Los arándanos
Un puño de arándanos al día es suficiente
Por: Mariana Fonteboa
Los arándanos pueden ayudar a prevenir infecciones en los diversos sistemas del cuerpo. Se sabe que por contener proantocianidinas, el jugo de arándano puede ayudar a prevenir que las bacterias se adhieran a la mambrana de las vías urinarias. También previenen las diarreas e infecciones estomacales; además son un gran liado para contrarrestar la gastritis y las úlceras estomacales.

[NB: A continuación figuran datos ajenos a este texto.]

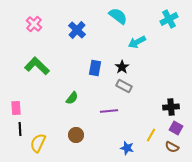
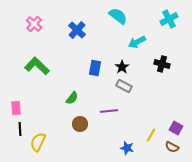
black cross: moved 9 px left, 43 px up; rotated 21 degrees clockwise
brown circle: moved 4 px right, 11 px up
yellow semicircle: moved 1 px up
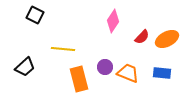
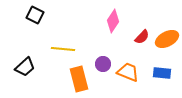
purple circle: moved 2 px left, 3 px up
orange trapezoid: moved 1 px up
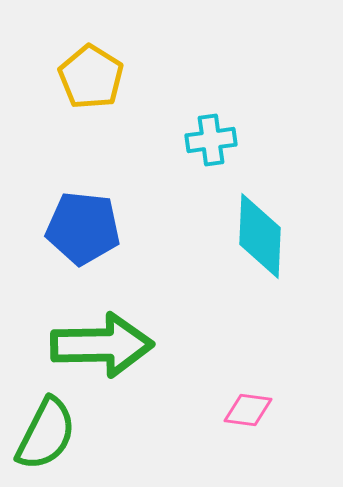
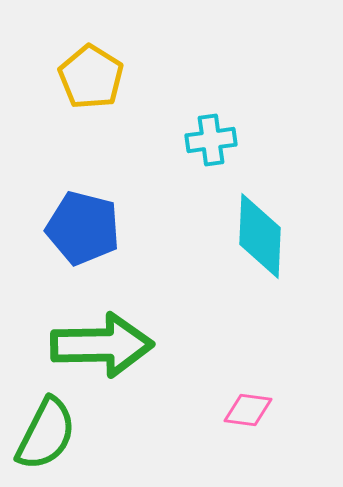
blue pentagon: rotated 8 degrees clockwise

El consumo de estos frutos rojos ayuda a evitar las caries y la formación de placa dentobacteriana. También mimimiza el riesgo de contraer gingivitis, una enfermedad de las encías que en personas con Diabetes puede llevar a la pérdida de piezas dentales.
Fortalecen las paredes de lss arterias lo que previene enfermedades cardiovasculares, reducen la presión sanguínea previniendo la hipertensión y favorecen la circulación de la sangre lo que ayuda a una buena salud del sistema circulatorio.
Por su acción antioxidante, los arándanos protegen el ADN (meterial genético que se encuentra en las cálulas) de los daños de los radicales libres, lo que ayuda a evitar mutaciones y problemas de reproducción celular, asociados a diversos tipos de cáncer.
El poder antioxidante de los arándonos evita el envejecimiento prematuro y la aparición temprana de arrugas, así como la resequedad en la piel, ya que la protege y la humecta desde adentro. Por si fuera poco favorece la cicatrización de las heridas y mantiene los poros de la piel limpios lo que impide la formación de puntos negros. El cabello también se beneficia, luciendo más brillante y terso.